Having grown up in a principally Irish Catholic milieu and having spent much of my adult life immersed in the political currents of Sunni and Shia Islam, my knowledge of the Buddhist world isn’t perhaps what it should be. My knowledge of Sri Lanka is, or was I should say, through the prism of the 26-year war between the state and the Liberation Tigers of Tamil Eelam (LTTE). The LTTE was made up of ethnic Tamils from the county’s north and east, were pioneers of suicide bombing and proto-terror state building. On 25 January, 1998 the LTTE’s ‘elite’ Black Tigers detonated a massive truck bomb in the temple complex that killed 17. The importance of this place in Sri Lanka’s history and politics cannot be overstated. It is thought that whoever controls the home of the tooth relic is who governs the state. So the 1998 LTTE attack was not just aimed at the Sinhala-speaking Buddhist identity of the Sri Lankan government and military, it was to symbolise that the nation-state’s grip on power was tenuous if it could not adequately secure this ancient syncretic material symbol melding spirituality and power.

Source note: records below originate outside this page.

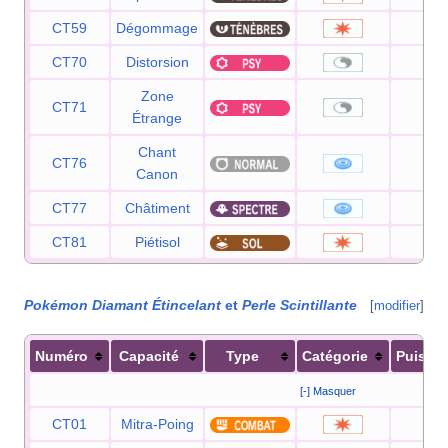
CT59
Dégommage
—
CT70
Distorsion
—
Zone
CT71
—
Étrange
Chant
CT76
60
Canon
CT77
Châtiment
65
CT81
Piétisol
60
Pokémon Diamant Étincelant
et
Perle Scintillante
[
modifier
]
Numéro
Capacité
Type
Catégorie
Puissa
[-] Masquer
CT01
Mitra-Poing
15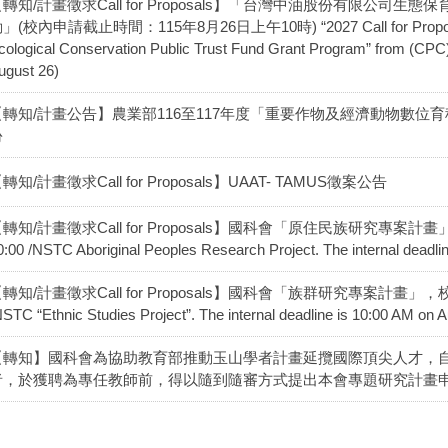
轉知/計畫徵求Call for Proposals】「台灣中油股份有限公司
」(校內申請截止時間：115年8月26日上午10時) “2027 Call for Proposals 
cological Conservation Public Trust Fund Grant Program” from (CPC) 
ugust 26)
【轉知/計畫公告】農業部116至117年度「重要作物及經濟動物數位
份
轉知/計畫徵求Call for Proposals】UAAT- TAMUS徵案公告
轉知/計畫徵求Call for Proposals】國科會「原住民族研究專案
0:00 /NSTC Aboriginal Peoples Research Project. The internal deadli
轉知/計畫徵求Call for Proposals】國科會「族群研究專案計畫」，
NSTC “Ethnic Studies Project”. The internal deadline is 10:00 AM on A
【轉知】國科會為協助教育部推動玉山學者計畫延攬國際頂尖人才，自
者，於獲聘為專任教師前，得以隨到隨審方式提出本會專題研究計畫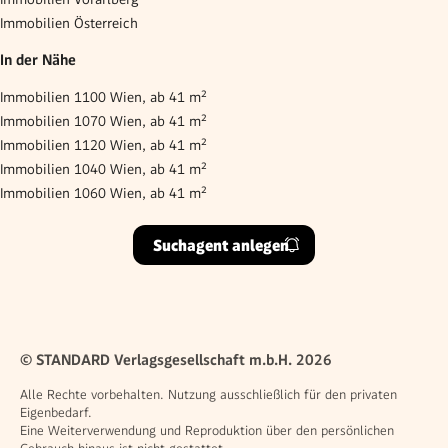
Immobilien Österreich
In der Nähe
Immobilien 1100 Wien, ab 41 m²
Immobilien 1070 Wien, ab 41 m²
Immobilien 1120 Wien, ab 41 m²
Immobilien 1040 Wien, ab 41 m²
Immobilien 1060 Wien, ab 41 m²
Suchagent anlegen
© STANDARD Verlagsgesellschaft m.b.H. 2026
Alle Rechte vorbehalten. Nutzung ausschließlich für den privaten
Eigenbedarf.
Eine Weiterverwendung und Reproduktion über den persönlichen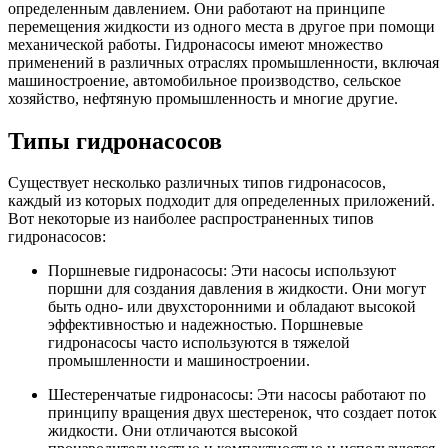
определенным давлением. Они работают на принципе
перемещения жидкости из одного места в другое при помощи
механической работы. Гидронасосы имеют множество
применений в различных отраслях промышленности, включая
машиностроение, автомобильное производство, сельское
хозяйство, нефтяную промышленность и многие другие.
Типы гидронасосов
Существует несколько различных типов гидронасосов,
каждый из которых подходит для определенных приложений.
Вот некоторые из наиболее распространенных типов
гидронасосов:
Поршневые гидронасосы: Эти насосы используют
поршни для создания давления в жидкости. Они могут
быть одно- или двухсторонними и обладают высокой
эффективностью и надежностью. Поршневые
гидронасосы часто используются в тяжелой
промышленности и машиностроении.
Шестеренчатые гидронасосы: Эти насосы работают по
принципу вращения двух шестеренок, что создает поток
жидкости. Они отличаются высокой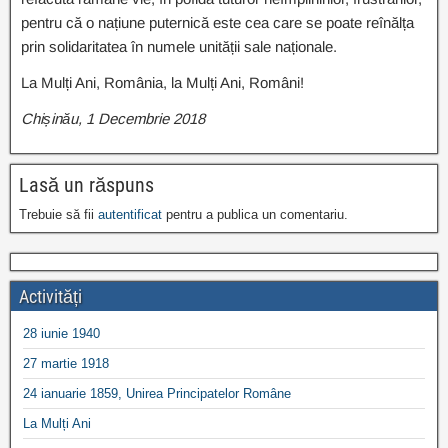
pentru că o națiune puternică este cea care se poate reînălța
prin solidaritatea în numele unității sale naționale.
La Mulți Ani, România, la Mulți Ani, Români!
Chișinău, 1 Decembrie 2018
Lasă un răspuns
Trebuie să fii
autentificat
pentru a publica un comentariu.
Activități
28 iunie 1940
27 martie 1918
24 ianuarie 1859, Unirea Principatelor Române
La Mulți Ani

As to how far Sri Lanka has come in terms of increasing state stability. nine years before the LTTE attack, the Janatha Vimukthi Peramuna (JVP) was waging a deadly insurgency and bombed the temple complex on 8 February 1989. This incident could not be attributed to religious difference or a bitter linguistic schism underwritten by the country’s 1972 constitution where upon Sinhala was enshrined as the official language as the country was transitioning from the Dominion of Ceylon to the Republic of Sri Lanka. No, the JYP insurrection was based along the overwhelmingly ethnic-Sinhala southern coast where I’ve just spent a week. It began in 1987 (with a history of political violence in a failed 1971 uprising) as a Marxist-Leninist militant outfit that sought the violent overthrow of the government in Colombo and was concomitant with the humiliating arrival of the Indian Peacekeeping Force (IPKF) in 1987. The posture of the IPKF stoked and angry form of nationalism among Sinhalese leftists who felt Colombo had forfeited the security integrity of the country by inviting a foreign military presence. Thus the Sri Lankan Armed Forces then had to deal with the LTTE and JVP insurgencies in deadly simultaneity. The Indian state was seen as at least somewhat complicit with the LTTE insurgency owing to its safe haven in Tamil Nadu and the vastly unpopular IPKF departed here by March 1990.
So this place of tranquility, of immense history, of the Buddha that so many admire, has seen serious turmoil. We are now (as of mid-May) ten years out from the end of the war with the LTTE and 30 years on from the JVP attack and Sri Lanka is certainly at peace aside from small, contained bouts of inter-communal violence. Society needs time to heal from the deep wound of decades-long polarising ethnic fragmentation.